= Sidney Ribaux =

Sidney Ribaux was the co-founder and executive director of Équiterre, a non-profit organisation based in Montreal, Quebec, Canada, promoting fair trade, energy conservation and ecological and socially just choices. Ribaux chaired the Board of Directors until 1998. He was then executive director until 2019 and was involved in the development of Équiterre's strategies and educational projects on fair trade, ecological agriculture, energy efficiency and sustainable transportation.

== Biography ==

From 1996 to 2003, Ribaux's passion for urban planning also led him to chair the Conseil régional de l’environnement de Montreal, a group of 100 organizations active in the field of urban ecology. He played an important role in the financial planning of public transportation in Quebec as well as in Canada's ratification of the Kyoto Protocol. While working for the consumer protection group Option consommateurs from 1992 to 1998, he helped set up an energy-efficiency program targeted to low-income families.

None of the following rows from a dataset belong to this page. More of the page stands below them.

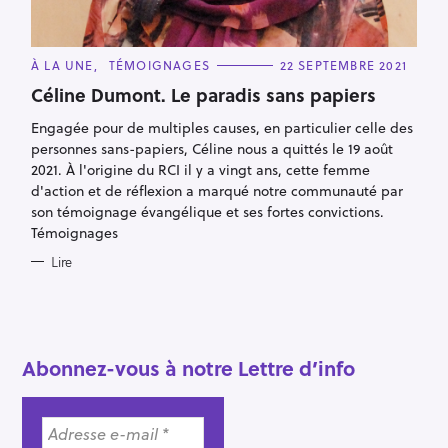
C
À LA UNE
TÉMOIGNAGES
22 SEPTEMBRE 2021
A
T
Céline Dumont. Le paradis sans papiers
E
G
Engagée pour de multiples causes, en particulier celle des
O
R
personnes sans-papiers, Céline nous a quittés le 19 août
I
E
2021. À l'origine du RCI il y a vingt ans, cette femme
S
d'action et de réflexion a marqué notre communauté par
son témoignage évangélique et ses fortes convictions.
Témoignages
R
e
Lire
c
h
e
r
Abonnez-vous à notre Lettre d’info
c
h
e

In 2007, he received a fellowship from Ashoka, an international organization that recognizes and supports social entrepreneurs. In 2009, he received the first Canadian Award for Environmental Innovation from the Royal Canadian Geographical Society. He is also an honorary fellow of the Royal Canadian Geographical Society.

Ribaux also spearheaded the Centre for Sustainable Development, which is one of the greenest buildings in Canada, as well as a hub for social and environmental groups. Over the years, he has been a member of the UQAM Institute of Environmental Sciences, the Green Communities Canada Association and the Québécois Action Fund for Sustainable Development. He has also authored many papers, reports, articles and documents on energy, transportation, responsible consumption and climate change. He is a frequent lecturer and is regularly interviewed by the media.

Today Ribaux heads the Office of Ecological Transition and Resilience at the City of Montreal whose mandate is to implement the city's ambitious climate plan.